Corbett, a Republican, said his office did not coordinate its legal strategy with state Attorney General-elect Kathleen Kane, who is scheduled to be sworn in Jan. 15. Instead, the current attorney general, Linda Kelly -- a Corbett appointee -- granted the governor authority to pursue the matter.
Kane, a Democrat, ran on a vow to investigate why it took prosecutors nearly three years to charge Sandusky. Corbett was attorney general when his office took over the case in 2009.
Kane had no comment on the lawsuit because she was not consulted about it by Corbett's office.
Paterno's family members said in a statement that they were encouraged by the lawsuit.

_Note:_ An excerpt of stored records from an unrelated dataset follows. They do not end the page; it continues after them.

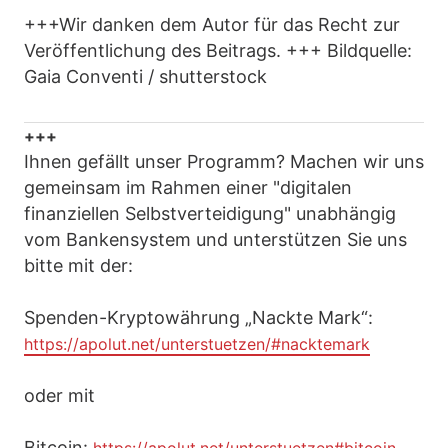
+++Wir danken dem Autor für das Recht zur
Veröffentlichung des Beitrags. +++ Bildquelle:
Gaia Conventi / shutterstock
+++
Ihnen gefällt unser Programm? Machen wir uns
gemeinsam im Rahmen einer "digitalen
finanziellen Selbstverteidigung" unabhängig
vom Bankensystem und unterstützen Sie uns
bitte mit der:
Spenden-Kryptowährung „Nackte Mark“:
https://apolut.net/unterstuetzen/#nacktemark
oder mit
Bitcoin: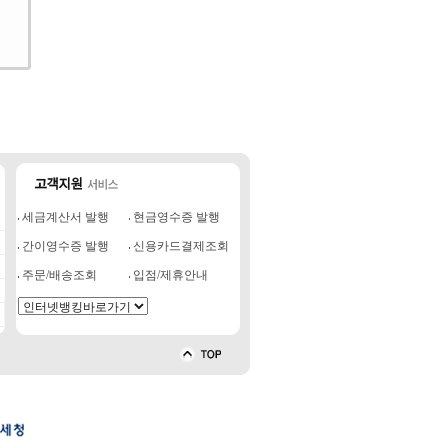
세금계산서 발행
현금영수증 발행
간이영수증 발행
신용카드결제조회
주문/배송조회
입점/제휴안내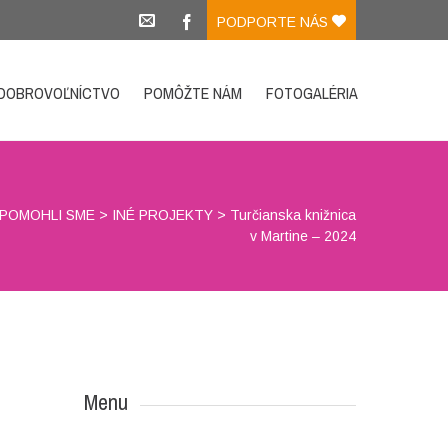
PODPORTE NÁS
DOBROVOĽNÍCTVO
POMÔŽTE NÁM
FOTOGALÉRIA
POMOHLI SME
>
INÉ PROJEKTY
>
Turčianska knižnica
v Martine – 2024
Menu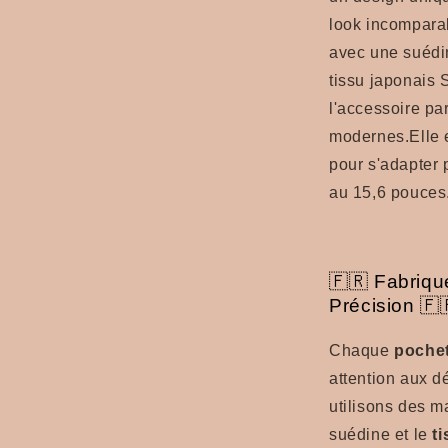
look incomparab
avec une suédin
tissu japonais 
l'accessoire par
modernes.Elle e
pour s'adapter 
au 15,6 pouces
🇫🇷 Fabriqu
Précision 🇫
Chaque
poche
attention aux dé
utilisons des m
suédine et le
t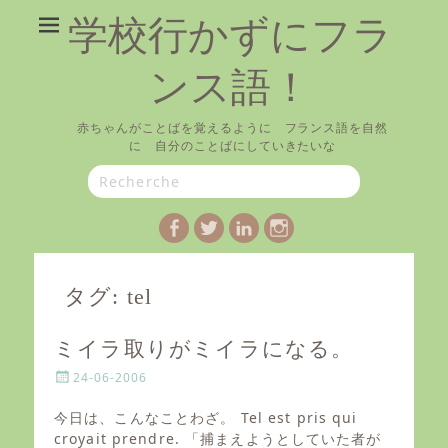
学校行かずにフラ
ンス語！
赤ちゃんがことばを覚えるように フランス語を自然
に 自分のことばにしていきたいな
Search
for:
Facebook
Twitter
LinkedIn
Instagram
タグ:
tel
ミイラ取りがミイラになる。
P
24-06-2006
o
s
今日は、こんなことわざ。 Tel est pris qui
t
croyait prendre. 「捕まえようとしていた者が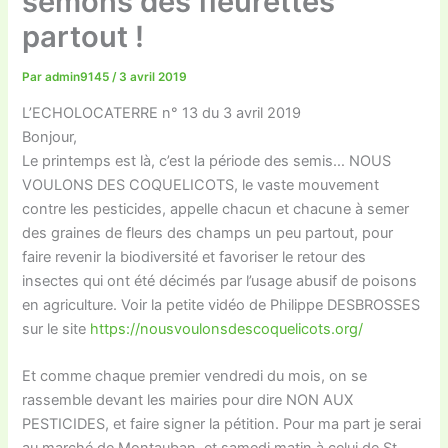
semons des fleurettes
partout !
Par
admin9145
/
3 avril 2019
L’ECHOLOCATERRE n° 13 du 3 avril 2019
Bonjour,
Le printemps est là, c’est la période des semis… NOUS
VOULONS DES COQUELICOTS, le vaste mouvement
contre les pesticides, appelle chacun et chacune à semer
des graines de fleurs des champs un peu partout, pour
faire revenir la biodiversité et favoriser le retour des
insectes qui ont été décimés par l’usage abusif de poisons
en agriculture. Voir la petite vidéo de Philippe DESBROSSES
sur le site
https://nousvoulonsdescoquelicots.org/
Et comme chaque premier vendredi du mois, on se
rassemble devant les mairies pour dire NON AUX
PESTICIDES, et faire signer la pétition. Pour ma part je serai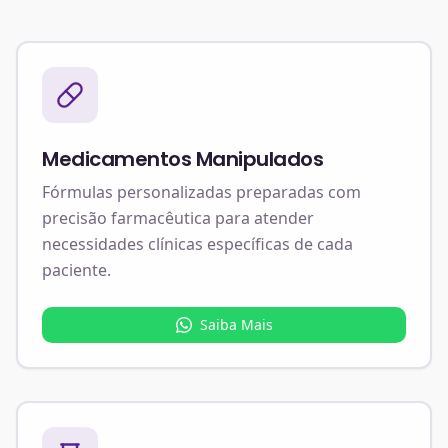
Medicamentos Manipulados
Fórmulas personalizadas preparadas com
precisão farmacêutica para atender
necessidades clínicas específicas de cada
paciente.
Saiba Mais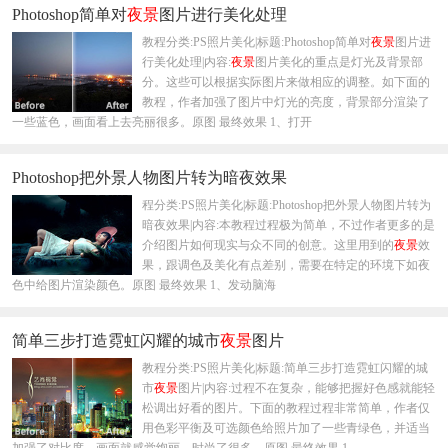
Photoshop简单对
夜景
图片进行美化处理
教程分类:PS照片美化|标题:Photoshop简单对
夜景
图片进
行美化处理|内容:
夜景
图片美化的重点是灯光及背景部
分。这些可以根据实际图片来做相应的调整。如下面的
教程，作者加强了图片中灯光的亮度，背景部分渲染了
一些蓝色，画面看上去亮丽很多。原图 最终效果 1、打开
Photoshop把外景人物图片转为暗夜效果
程分类:PS照片美化|标题:Photoshop把外景人物图片转为
暗夜效果|内容:本教程过程极为简单，不过作者更多的是
介绍图片如何现实与众不同的创意。这里用到的
夜景
效
果，跟调色及美化有点差别，需要在特定的环境下如夜
色中给图片渲染颜色。原图 最终效果 1、发动脑海
简单三步打造霓虹闪耀的城市
夜景
图片
教程分类:PS照片美化|标题:简单三步打造霓虹闪耀的城
市
夜景
图片|内容:过程不在复杂，能够把握好色感就能轻
松调出好看的图片。下面的教程过程非常简单，作者仅
用色彩平衡及可选颜色给照片加了一些青绿色，并适当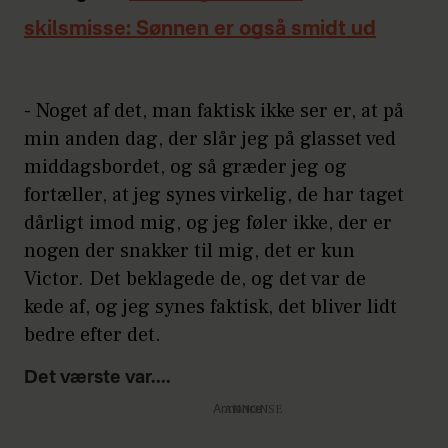
skilsmisse: Sønnen er også smidt ud
- Noget af det, man faktisk ikke ser er, at på
min anden dag, der slår jeg på glasset ved
middagsbordet, og så græder jeg og
fortæller, at jeg synes virkelig, de har taget
dårligt imod mig, og jeg føler ikke, der er
nogen der snakker til mig, det er kun
Victor. Det beklagede de, og det var de
kede af, og jeg synes faktisk, det bliver lidt
bedre efter det.
Det værste var....
Annonce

Corbett "now realizes, as do many others, that there was an inexcusable rush to judgment," they said.
The NCAA erased 14 years of victories under Paterno, who was fired when the scandal broke in 2011 and died of lung cancer a short time later.
An alumni group, Penn Staters for Responsible Stewardship, applauded the lawsuit but said Corbett should have asked questions when the NCAA agreement was made.
"If he disapproved of the terms of the NCAA consent decree, or if he thought there was something illegal about them, why didn't he exercise his duty to act long before now?" the group said.